Pepe Campos, Pepín Jiménez, Antón Lamazares y Ángel Haro
Pepe Campos
Ayer por la mañana, en la sala Antonio Bienvenida de Las Ventas, se homenajeó al torero de Lorca (Murcia), Pepín Jiménez. Fue un acto muy emotivo. En primer lugar porque fue muy sincero y verdadero, además de merecido; y en segundo lugar porque la sala lució un lleno absoluto y el evento se siguió con llamativo silencio religioso. Pepín Jiménez, en 1981, causó en su presentación en Madrid una profunda conmoción entre los aficionados madrileños, y desde entonces —hasta 2002— fue un torero —se podría asegurar— reverenciado en Las Ventas y con multitud de partidarios. ¿Cómo podríamos definir a Pepín Jiménez como torero?

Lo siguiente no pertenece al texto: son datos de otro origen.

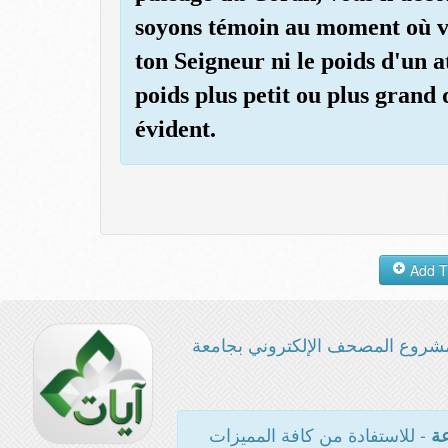
soyons témoin au moment où vo
ton Seigneur ni le poids d'un a
poids plus petit ou plus grand q
évident.
شروع المصحف الإلكتروني بجامعة
- للاستفادة من كافة المميزات
عة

Es muy difícil explicarlo. Fue un torero de enorme personalidad —algo muy raro, en cualquier labor humana—, que toreó siempre con plena fidelidad a su concepto taurómaco. Nunca se salió de su propia tauromaquia. Plagada de finura, elegancia, pureza, exquisitez, distinción, refinamiento, profundidad y torería. Agotaría el diccionario en el intento de calificarle. Pepín Jiménez fue un maestro en la geometría del toreo, pues trazó líneas curvas interiores como ningún otro torero. Fue experto en la estructura de las faenas, con presentación, nudo y desenlace. Y poseyó la medida, la armonía y el equilibrio, de ajustarse a los valores de una tauromaquia honda, bella y renovadora. Fue un príncipe del toreo.